Salalem’s musical choice eclectic but promising
Although the band is still quite new, Salalem is already demonstrating a lot of potential. Refusing to stick to one type of music, they’ve made diversity their trademark. Each of the band’s songs stands on its own. Their music is a mixture of rock, Latin, jazz, Oriental, alternative and country.
Each song has its own theme; the band says it composes the music for each song based on the lyrics and how they want their words to reach people. Adding to the uniqueness of each song is the fact that everyone in the band makes his own contribution.

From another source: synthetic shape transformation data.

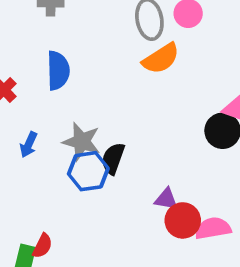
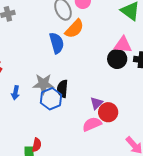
blue semicircle: (58, 71) -> (57, 43), moved
purple triangle: (166, 199) -> (96, 103), turned -40
pink semicircle: (213, 228) -> (92, 124), moved

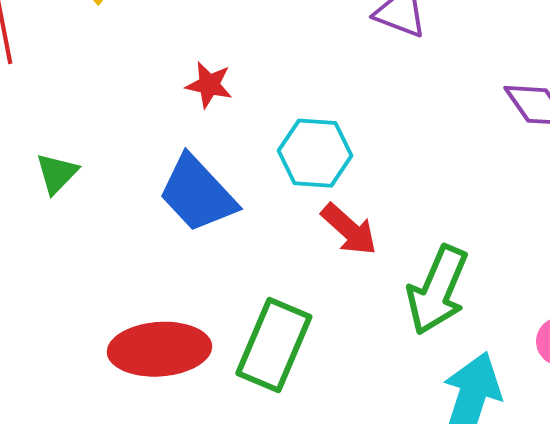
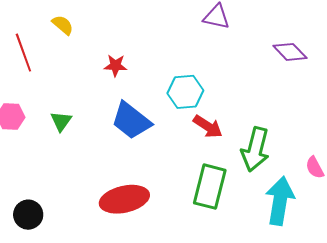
red star: (209, 85) -> (115, 65), moved
green rectangle: (274, 345) -> (210, 187), moved

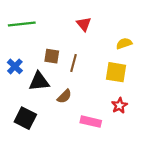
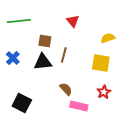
brown square: (52, 56) -> (45, 41), moved
black triangle: (39, 81) -> (43, 62), moved
brown semicircle: (64, 96) -> (66, 89), moved, turned -88

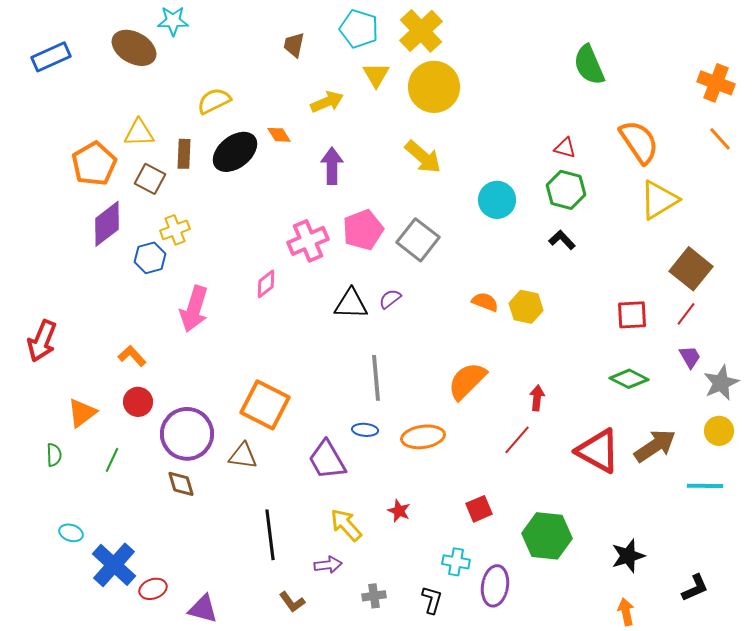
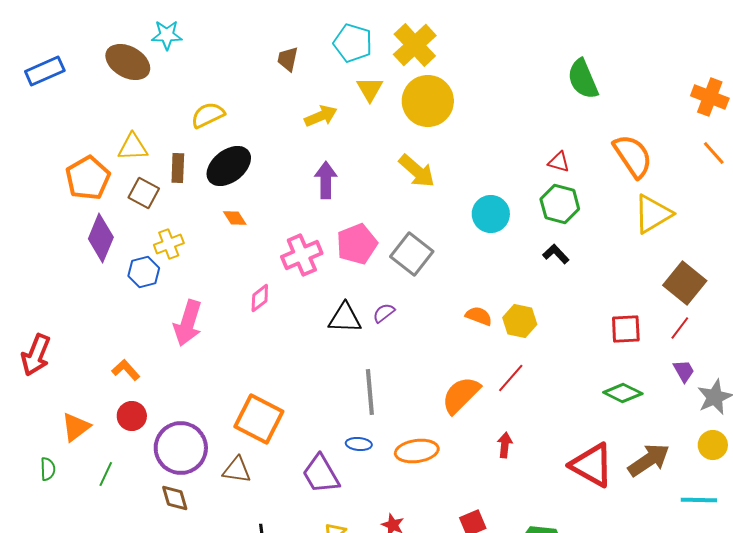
orange diamond: (279, 135) -> (235, 218), moved
purple diamond: (107, 224) -> (101, 238), turned -30
red arrow: (537, 398) -> (505, 445), moved
red line: (517, 440) -> (511, 378), moved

The band started on a university campus with only three members who played cover songs of artists they liked. They wanted to start making their own music, so they started searching for other professional players to join them.
The band structure and number of band members have fluctuated over the years, reaching 11 band members at one time, and now settling down to their current makeup of seven members.
The current configuration, which the band says creates full sets and full output, is comprised of Osama Saad El-Din on rhythm guitar, Mohammed Ali on rhythm guitar and vocalist, Amr Sayed on solo Spanish guitar, Mohammed Gamal the lead vocalist, Ezz Shahwan on bass guitar, Ayman El-Qadi on percussion and Ahmed Hesham on drums.
Every band member comes from a different musical background, bringing their own varied musical influences to the group and contributing to the band’s diversity.
Salalem says they try to address other topics in addition to singing an occasional love song, a topic that they say “has been sung about enough already.
The group writes their lyrics in Arabic so that they can reach people more effectively. They are always looking for unusual topics for their songs; one of their songs is entitled Zahma and talks about traffic jams. I try not to restrict myself to love songs, and talk more about stuff that no one talks about, like traffic jams. Adaweyya was the only one who talked about it, says Mohammed Gamal the lead vocalist. “But I also sing love songs in order to suit all tastes. We talk about life, day and night, community issues, youth problems.
For a young group, lacking professional training, but still insisting on writing and composing their own songs, Salalem has a lot of potential.
At a Salalem concert expect to dance to the Egyptian Oriental tabla (drums), revel in a Latino song, and dream to a slow love song all at the same concert!